Oliver, you seem to be conflating a number of fundamental concepts all together. This is why you are getting pushback as your question lack focus and to give a meaningful answer would be difficult.
First up, 'synchronous microarchitecture' are fluff words. So let's concentrate on cache miss and pipeline stall.
A cache miss won't necessarily cause a pipeline stall - these are two separate mechanisms.
For the pipeline, think of a car production line. For whatever reason, incoming parts (instructions) are not available. What happens to the production line? It stalls. What does this entail? Nothing moves on the production line. Time is wasted. Obviously this is something we want to avoid due to inefficiency.

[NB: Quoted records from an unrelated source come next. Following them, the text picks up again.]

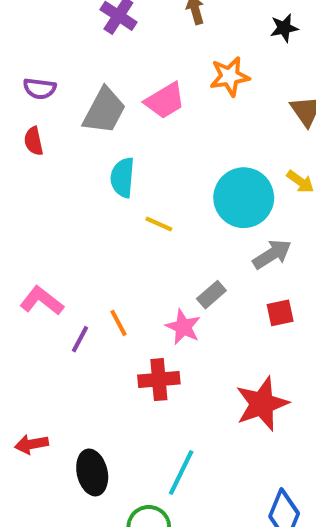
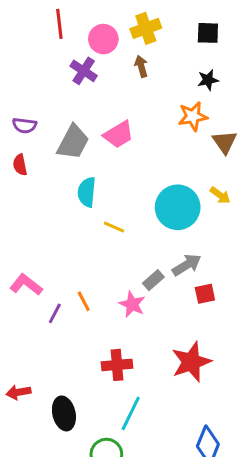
orange star: (230, 76) -> (193, 116), moved
gray arrow: (272, 254) -> (187, 265), moved
red cross: (159, 380) -> (117, 365), moved

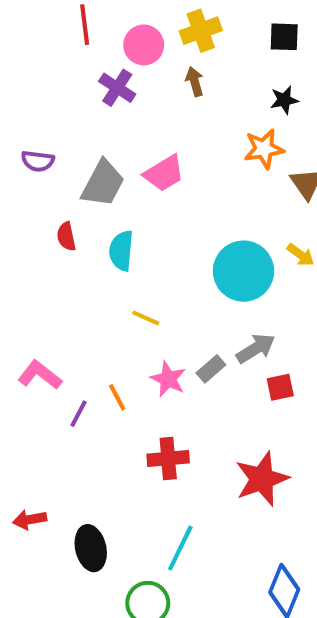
red semicircle: (20, 165) -> (66, 236), moved
yellow line: (114, 227) -> (146, 318), moved
pink star: (132, 304) -> (168, 379), moved
red cross: (117, 365) -> (168, 458), moved

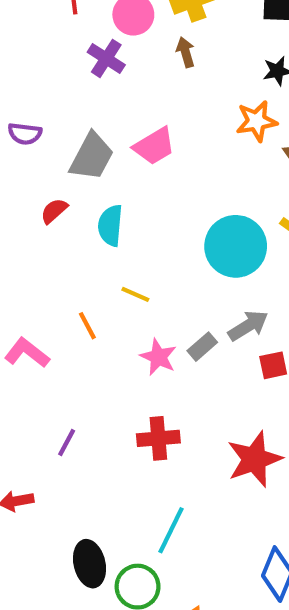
red semicircle: (66, 236) -> (54, 211), turned 60
orange line: (117, 397) -> (87, 326), moved
purple line: (79, 414) -> (67, 443), moved
black ellipse: (91, 548) -> (90, 564), moved

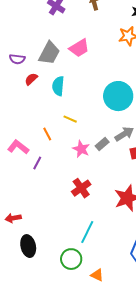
purple semicircle: (25, 134) -> (17, 59), moved
red cross: (158, 438) -> (81, 188), turned -30
purple line: (67, 443) -> (37, 163), moved
black ellipse: (90, 564) -> (28, 246), moved

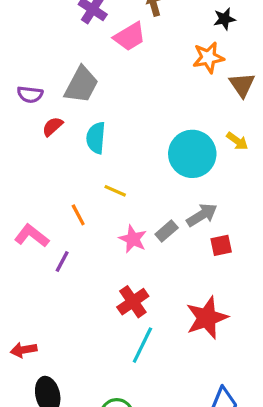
pink trapezoid: (79, 48) -> (130, 37), moved
cyan line: (87, 232) -> (142, 345), moved

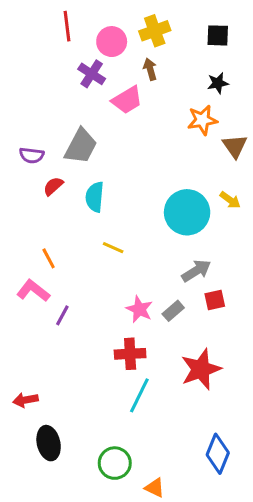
orange line: (78, 215) -> (49, 258), moved
gray rectangle: (167, 231) -> (173, 311), moved
pink star: (133, 239) -> (139, 309), moved
red cross: (133, 302) -> (130, 354), turned 32

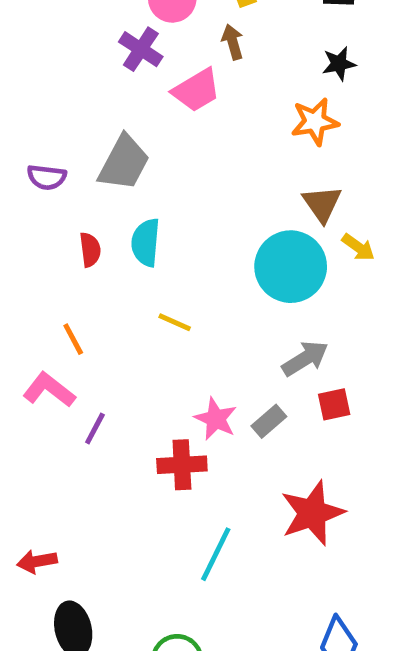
brown triangle: (235, 146) -> (322, 204), moved
red semicircle: (53, 186) -> (90, 250), moved, turned 125
red cross: (130, 354) -> (182, 465), moved

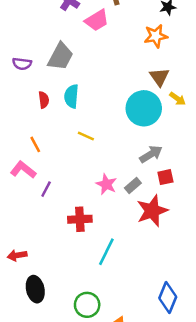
red cross: (182, 465) -> (80, 219), moved
red star: (312, 513) -> (152, 211), moved

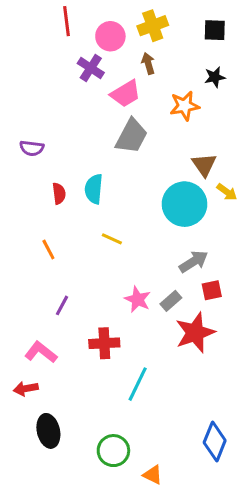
orange star: (156, 36) -> (184, 106), moved
gray trapezoid: (61, 56) -> (132, 136), moved
pink L-shape: (23, 170) -> (41, 352), moved

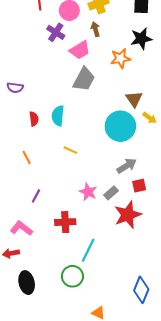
black star: (215, 77) -> (141, 39), size x1.5
green circle: (113, 451) -> (72, 276), moved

The idea of the cache is to anticipate what memory is going to be accessed and keep a fast, local copy. For our car production line example, the cache is the local store of parts (instructions). When that local store is depleted, then the next request is going to be a miss. Simply we have to wait until we get another shipment from main memory. This means our production line stalls.
Note that a pipelined processor doesn't necessarily involve a cache and a cache doesn't necessarily require a pipelined processor. This is why you want to simplify your scope.
in summary:
- The cache controller can take as long as it wants. In reality, we use a cache for a performance increase so we want it to be a fast as possible. 1 clock? maybe, but that's implementation dependant. It should be faster than a main memory access otherwise there would be no use for the cache.

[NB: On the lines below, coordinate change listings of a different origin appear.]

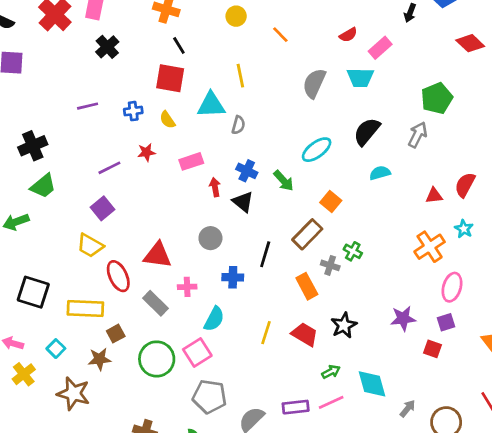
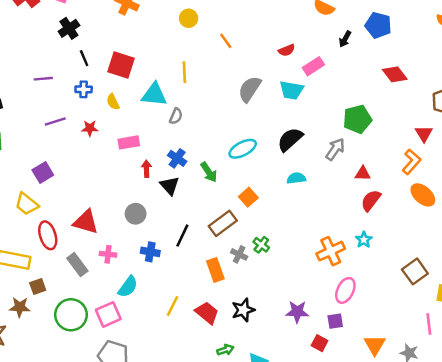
black line: (179, 45) -> (84, 58), moved
purple line: (109, 168) -> (55, 121), moved
red triangle: (434, 196) -> (363, 174), moved

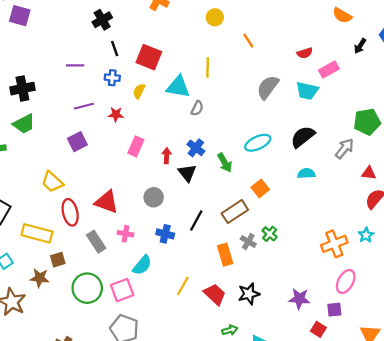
yellow semicircle: (113, 102) -> (139, 91), turned 49
pink rectangle: (129, 142) -> (136, 146), moved, turned -60
purple square: (43, 172) -> (77, 142), moved

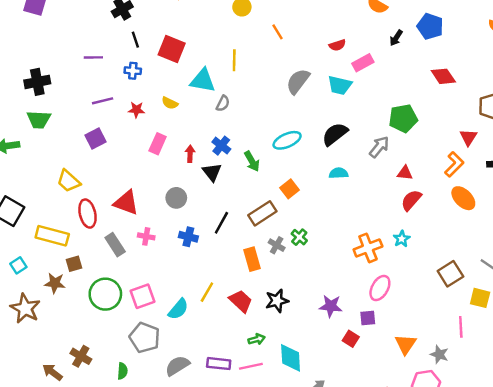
yellow semicircle: (139, 91) -> (170, 103), moved, turned -91
green trapezoid: (24, 124) -> (39, 119), turned 30
cyan semicircle: (142, 265) -> (178, 309), moved

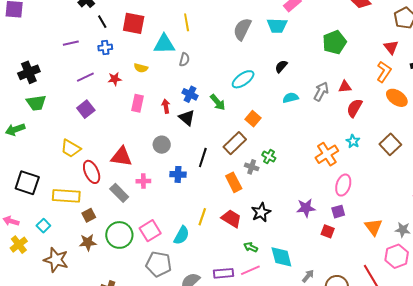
black semicircle: (335, 134) -> (281, 66), size x0.6
gray arrow: (379, 147) -> (321, 91), moved
brown square: (450, 274) -> (390, 144), moved
brown star: (55, 283) -> (88, 242), moved
green arrow: (257, 339) -> (251, 247), turned -128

What the the cpu do when it stalls? send a 'bubble' down the pipeline? Again, that's implementation dependant. The simple answer is ' the cpu does no useful work'.
As for the PC (program counter), that doesn't necessarily update each clock. Once again, implemenatation dependant.
- Does the cache controller inform the cpu when the memory request is satisified? Yes. There clearly needs to be some mechanism for this to occur. How else would the cpu know to continue? If the main memory cycle time was fixed, maybe we could assume X clock cycles and no need a handshake. Implementation dependant.